The Company participates in a credit facility that supports the combined commercial paper programs of Dominion, the Company and CNG. This facility, established in May 2001, is for $1.75 billion and matures in the second quarter of 2002 and is expected to be replaced. Although the Company has access to the full amount of the $1.75 billion facility, the Company operates with an internal allocation that may vary depending upon the needs of participating entities.
 
The Company’s net borrowings under the commercial paper program were $436 million at December 31, 2001, a decrease of $278 million from amounts outstanding at December 31, 2000. Commercial paper borrowings are used primarily to fund working capital requirements and may vary significantly during the course of the year, depending upon the timing and amount of cash requirements not satisfied by cash provided by operations.
 
In addition to commercial paper, the Company may also issue up to $200 million aggregate outstanding principal of extendible commercial notes (ECNs) to meet working capital requirements. ECNs are unsecured notes that are expected to be sold in private placements. Any ECNs issued by the Company would have a stated maturity of 390 days from issuance and may be redeemed, at the Company’s option, within 90 days or less from issuance. There were no ECNs outstanding at December 31, 2001.
 
2001-Other Securities Issuances and Repayments
 
During 2001, the Company issued the following securities:
 
 
 
$50 million Series 2001A, variable rate tax-exempt pollution control revenue bonds due March 1, 2031 (Revenue Bonds);
 
 
 
$600 million 5.75 percent senior notes due March 31, 2006 (Senior Notes);
 
 
 
$120 million variable rate medium-term notes Series G due December 16, 2003 (MTNs).
 
The net proceeds of the Revenue Bonds were used to finance qualifying expenditures made during the construction of facilities at the North Anna Power Station. The net proceeds of the Senior Notes were used for general corporate purposes, including repayment of commercial paper and payments associated with the purchase of three generation facilities from non-utility generators and the termination of related long-term power purchase agreements.

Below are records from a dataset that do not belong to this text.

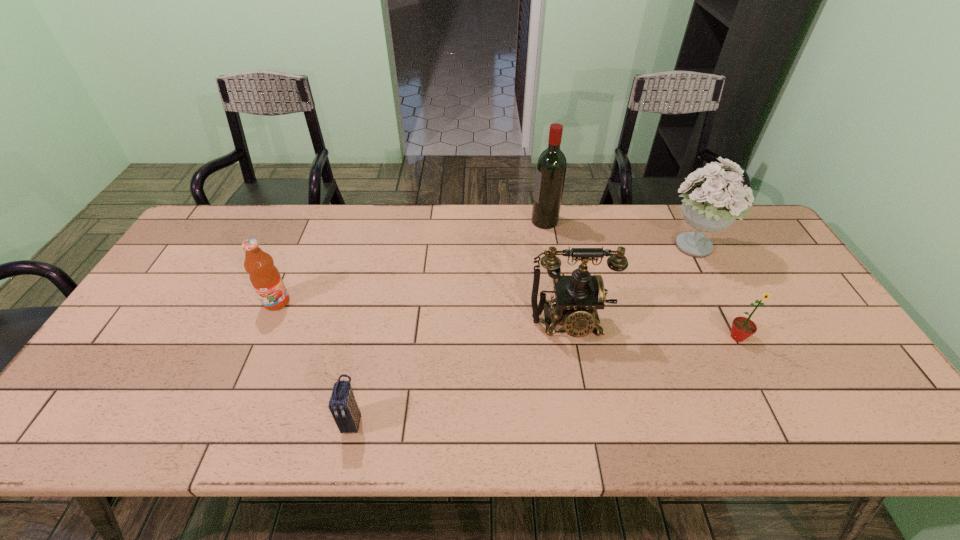 The width and height of the screenshot is (960, 540). I want to click on wine bottle, so click(551, 166).

Where is `bouquet`? The image size is (960, 540). bouquet is located at coordinates (710, 204).

I want to click on telephone, so click(x=578, y=296).

Where is `the third shortest object`? The width and height of the screenshot is (960, 540). the third shortest object is located at coordinates (264, 275).

At what (x,y) coordinates should I click in order to perform the action: click on the leftmost object. Please return your answer as a coordinate pair (x, y). This screenshot has height=540, width=960. Looking at the image, I should click on (264, 275).

Where is `the second shortest object`? Image resolution: width=960 pixels, height=540 pixels. the second shortest object is located at coordinates pos(742,328).

This screenshot has height=540, width=960. What are the coordinates of `the shortest object` in the screenshot? It's located at (343, 406).

What are the coordinates of `the fifth object from right to left` in the screenshot? It's located at (343, 406).

Identify the location of free space located 0.220m on the label of the wine bottle. (467, 221).

Locate an element on the screen. This screenshot has width=960, height=540. free location located on the label of the wine bottle is located at coordinates (434, 221).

The net proceeds of the MTNs were used for general corporate purposes, including the repayment of commercial paper.
 
In 2001, the Company repaid approximately $341 million of long-term debt securities:
 
 
 
$141 million of MTNs, various series, which matured on various dates in 2001;
 
 
 
$100 million of 1991-A, 8.75 percent mortgage bonds originally due April 1, 2021;
 
 
 
$100 million 1993-E, 6 percent mortgage bonds due August 1, 2001.
 
Also in 2001, the Company purchased and redeemed, at par, all of the outstanding shares of the Money Market Preferred (MMP) Series January 1987 and June 1987 preferred stock for $125 million.
 
In January 2002, the Company called its $200 million, 6.75 percent 1997-A mortgage bonds due February 1, 2007 for redemption in February 2002. The Company funded the redemption by issuing $650 million of 5.375 percent senior notes due 2007. The Company used the remaining proceeds for general corporate purposes and to repay other debt.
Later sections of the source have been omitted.